* [ACTIVITY]: Output only the lines below from the one containing "Seine integrierten Regenrinnen" to the one containing "Rahmenfarben: Anthrazit Grau", exactly as written, both ends kept.

MATERIALS PROVIDED Start Marker

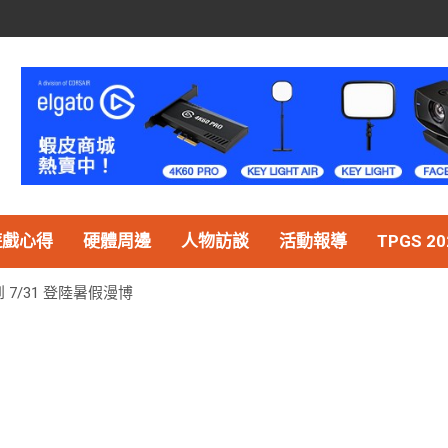
遊戲心得
硬體周邊
人物訪談
活動報導
TPGS 20
7/31 登陸暑假漫博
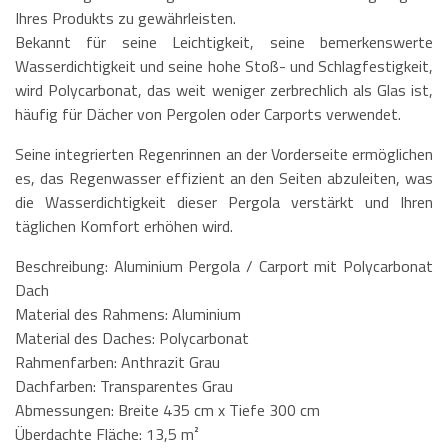
Ihres Produkts zu gewährleisten.
Bekannt für seine Leichtigkeit, seine bemerkenswerte
Wasserdichtigkeit und seine hohe Stoß- und Schlagfestigkeit,
wird Polycarbonat, das weit weniger zerbrechlich als Glas ist,
häufig für Dächer von Pergolen oder Carports verwendet.
Seine integrierten Regenrinnen an der Vorderseite ermöglichen
es, das Regenwasser effizient an den Seiten abzuleiten, was
die Wasserdichtigkeit dieser Pergola verstärkt und Ihren
täglichen Komfort erhöhen wird.
Beschreibung: Aluminium Pergola / Carport mit Polycarbonat
Dach
Material des Rahmens: Aluminium
Material des Daches: Polycarbonat
Rahmenfarben: Anthrazit Grau
Dachfarben: Transparentes Grau
Abmessungen: Breite 435 cm x Tiefe 300 cm
Überdachte Fläche: 13,5 m²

MATERIALS PROVIDED End Marker

* [RESPONSE]:
Seine integrierten Regenrinnen an der Vorderseite ermöglichen
es, das Regenwasser effizient an den Seiten abzuleiten, was
die Wasserdichtigkeit dieser Pergola verstärkt und Ihren
täglichen Komfort erhöhen wird.
Beschreibung: Aluminium Pergola / Carport mit Polycarbonat
Dach
Material des Rahmens: Aluminium
Material des Daches: Polycarbonat
Rahmenfarben: Anthrazit Grau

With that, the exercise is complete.